## Problem
With the pictures left aside, write out exactly the lines of the listing below from the line with "Bereitgestellt durch" to the line with "observations have been", both included, and only those.

## Supplied data
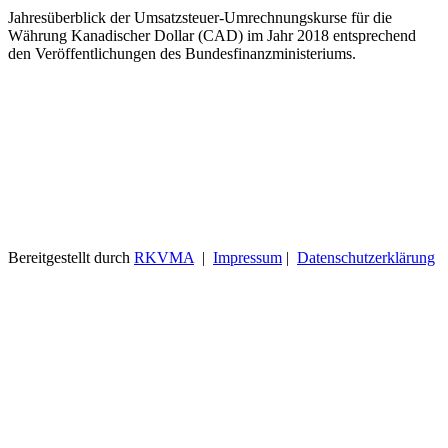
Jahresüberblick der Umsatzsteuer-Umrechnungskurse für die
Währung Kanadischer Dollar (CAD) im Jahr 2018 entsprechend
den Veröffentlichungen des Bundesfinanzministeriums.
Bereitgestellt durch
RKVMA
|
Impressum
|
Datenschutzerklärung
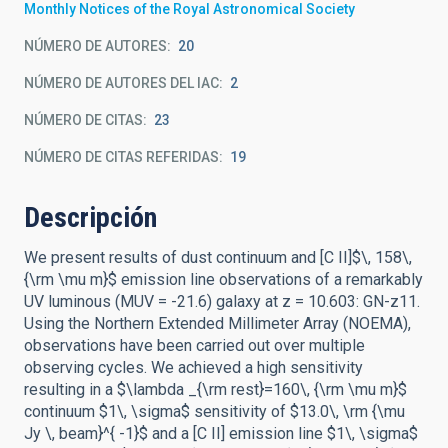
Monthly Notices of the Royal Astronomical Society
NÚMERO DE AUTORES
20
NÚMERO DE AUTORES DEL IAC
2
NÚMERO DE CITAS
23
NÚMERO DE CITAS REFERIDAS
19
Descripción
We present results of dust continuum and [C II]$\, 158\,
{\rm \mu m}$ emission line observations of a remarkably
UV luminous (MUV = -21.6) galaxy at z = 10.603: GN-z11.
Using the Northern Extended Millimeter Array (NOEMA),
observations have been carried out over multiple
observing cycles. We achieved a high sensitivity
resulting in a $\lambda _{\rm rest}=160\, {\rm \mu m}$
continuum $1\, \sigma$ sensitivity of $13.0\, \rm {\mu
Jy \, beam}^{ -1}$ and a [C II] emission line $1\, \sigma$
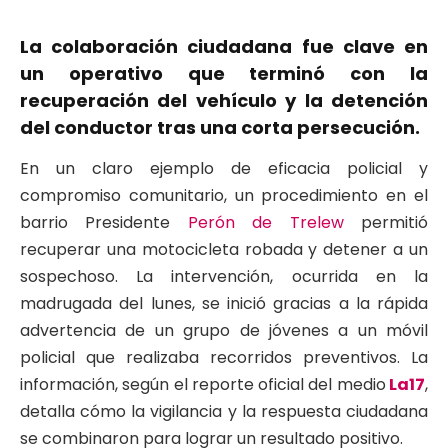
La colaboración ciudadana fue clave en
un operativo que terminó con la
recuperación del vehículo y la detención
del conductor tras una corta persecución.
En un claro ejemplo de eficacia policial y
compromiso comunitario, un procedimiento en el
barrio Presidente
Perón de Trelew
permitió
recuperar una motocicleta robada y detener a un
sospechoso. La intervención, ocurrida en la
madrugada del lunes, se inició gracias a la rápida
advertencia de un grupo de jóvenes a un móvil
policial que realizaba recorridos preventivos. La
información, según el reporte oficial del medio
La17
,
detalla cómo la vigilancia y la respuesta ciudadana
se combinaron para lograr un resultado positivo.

---

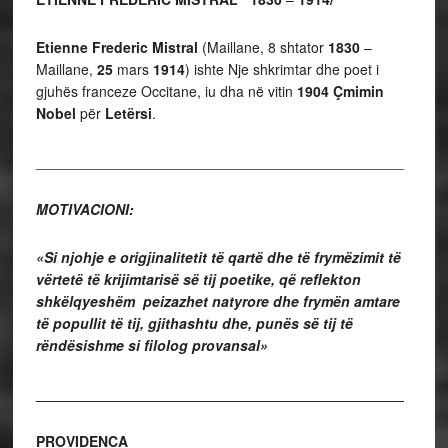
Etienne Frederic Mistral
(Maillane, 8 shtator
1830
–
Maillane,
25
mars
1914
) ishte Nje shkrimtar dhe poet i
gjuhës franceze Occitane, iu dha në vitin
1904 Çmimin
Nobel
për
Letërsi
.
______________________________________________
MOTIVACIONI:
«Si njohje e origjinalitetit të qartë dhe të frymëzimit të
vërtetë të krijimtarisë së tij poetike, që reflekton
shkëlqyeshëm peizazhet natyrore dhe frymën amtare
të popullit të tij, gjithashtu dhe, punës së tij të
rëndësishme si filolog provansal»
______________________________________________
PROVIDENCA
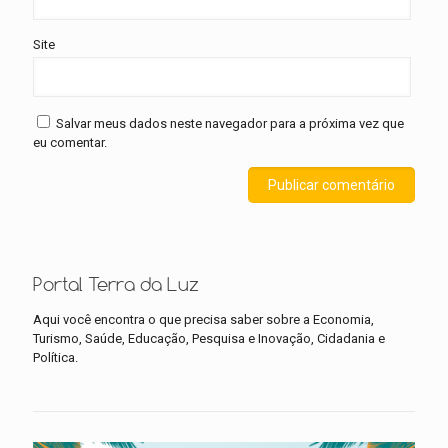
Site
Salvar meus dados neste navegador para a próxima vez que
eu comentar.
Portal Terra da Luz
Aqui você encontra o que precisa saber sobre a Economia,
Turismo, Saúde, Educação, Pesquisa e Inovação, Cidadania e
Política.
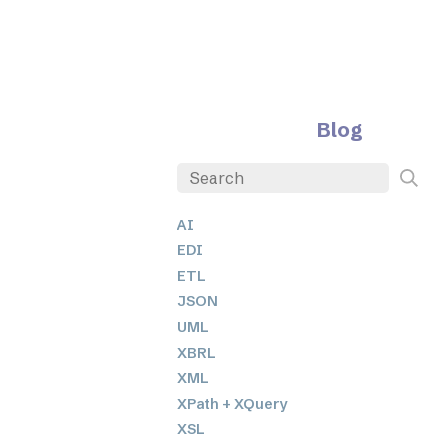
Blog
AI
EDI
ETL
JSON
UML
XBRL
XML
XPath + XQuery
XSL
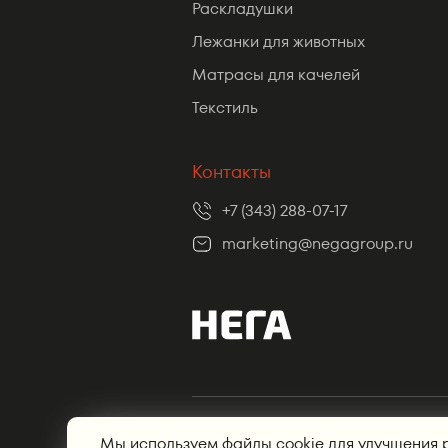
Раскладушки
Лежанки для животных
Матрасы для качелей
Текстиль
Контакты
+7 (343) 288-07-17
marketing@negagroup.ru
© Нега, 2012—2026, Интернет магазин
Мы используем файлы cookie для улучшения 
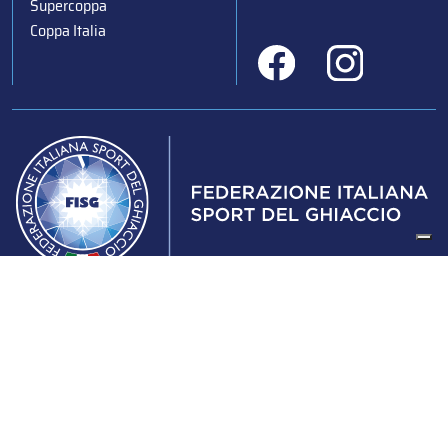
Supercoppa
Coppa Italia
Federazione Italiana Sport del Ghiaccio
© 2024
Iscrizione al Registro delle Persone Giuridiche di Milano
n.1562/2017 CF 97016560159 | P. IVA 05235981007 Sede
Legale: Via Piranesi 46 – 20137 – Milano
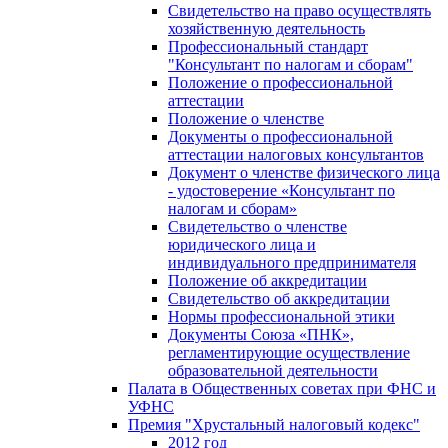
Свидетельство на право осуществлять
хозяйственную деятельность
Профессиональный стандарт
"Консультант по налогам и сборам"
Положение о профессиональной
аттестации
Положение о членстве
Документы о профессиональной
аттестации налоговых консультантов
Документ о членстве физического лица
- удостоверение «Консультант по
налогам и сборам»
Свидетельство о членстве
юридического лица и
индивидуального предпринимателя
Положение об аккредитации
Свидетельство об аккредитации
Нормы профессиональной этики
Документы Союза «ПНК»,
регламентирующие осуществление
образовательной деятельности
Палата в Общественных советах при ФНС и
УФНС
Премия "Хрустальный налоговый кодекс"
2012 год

...

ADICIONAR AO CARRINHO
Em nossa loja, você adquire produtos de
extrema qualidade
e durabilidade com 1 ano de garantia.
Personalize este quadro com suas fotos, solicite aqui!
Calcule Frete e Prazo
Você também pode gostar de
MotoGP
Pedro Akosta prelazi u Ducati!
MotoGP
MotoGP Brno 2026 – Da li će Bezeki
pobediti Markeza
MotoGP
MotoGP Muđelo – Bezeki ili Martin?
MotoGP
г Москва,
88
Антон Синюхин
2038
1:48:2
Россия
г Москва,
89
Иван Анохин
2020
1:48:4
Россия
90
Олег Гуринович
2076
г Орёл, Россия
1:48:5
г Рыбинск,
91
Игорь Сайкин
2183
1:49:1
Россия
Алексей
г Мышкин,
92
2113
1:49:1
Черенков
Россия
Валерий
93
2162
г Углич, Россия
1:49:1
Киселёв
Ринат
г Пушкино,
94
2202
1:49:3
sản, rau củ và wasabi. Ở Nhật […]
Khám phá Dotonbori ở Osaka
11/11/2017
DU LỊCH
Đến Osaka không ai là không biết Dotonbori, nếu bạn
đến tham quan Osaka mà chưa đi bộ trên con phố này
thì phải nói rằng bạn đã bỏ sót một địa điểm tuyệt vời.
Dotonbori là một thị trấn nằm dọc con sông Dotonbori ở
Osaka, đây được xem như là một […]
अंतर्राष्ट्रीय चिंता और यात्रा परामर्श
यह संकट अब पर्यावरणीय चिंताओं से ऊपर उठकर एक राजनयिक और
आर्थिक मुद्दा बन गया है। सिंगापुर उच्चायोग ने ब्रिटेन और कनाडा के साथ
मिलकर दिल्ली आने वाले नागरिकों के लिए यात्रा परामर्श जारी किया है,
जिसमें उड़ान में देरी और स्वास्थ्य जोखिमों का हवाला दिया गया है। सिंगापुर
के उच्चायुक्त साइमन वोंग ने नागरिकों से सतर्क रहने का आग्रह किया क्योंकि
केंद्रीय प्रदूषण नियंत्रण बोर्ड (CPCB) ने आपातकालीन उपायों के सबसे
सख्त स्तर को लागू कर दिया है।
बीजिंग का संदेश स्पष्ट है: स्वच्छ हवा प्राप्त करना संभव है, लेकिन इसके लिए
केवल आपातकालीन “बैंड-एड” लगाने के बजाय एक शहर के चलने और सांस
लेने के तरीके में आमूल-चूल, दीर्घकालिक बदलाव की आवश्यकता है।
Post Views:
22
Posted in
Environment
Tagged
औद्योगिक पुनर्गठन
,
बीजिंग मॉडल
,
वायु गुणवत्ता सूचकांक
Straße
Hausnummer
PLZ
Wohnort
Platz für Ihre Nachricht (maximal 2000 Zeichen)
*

## Result of this exercise
Bereitgestellt durch
RKVMA
|
Impressum
|
Datenschutzerklärung
Monthly Notices of the Royal Astronomical Society
NÚMERO DE AUTORES
20
NÚMERO DE AUTORES DEL IAC
2
NÚMERO DE CITAS
23
NÚMERO DE CITAS REFERIDAS
19
Descripción
We present results of dust continuum and [C II]$\, 158\,
{\rm \mu m}$ emission line observations of a remarkably
UV luminous (MUV = -21.6) galaxy at z = 10.603: GN-z11.
Using the Northern Extended Millimeter Array (NOEMA),
observations have been carried out over multiple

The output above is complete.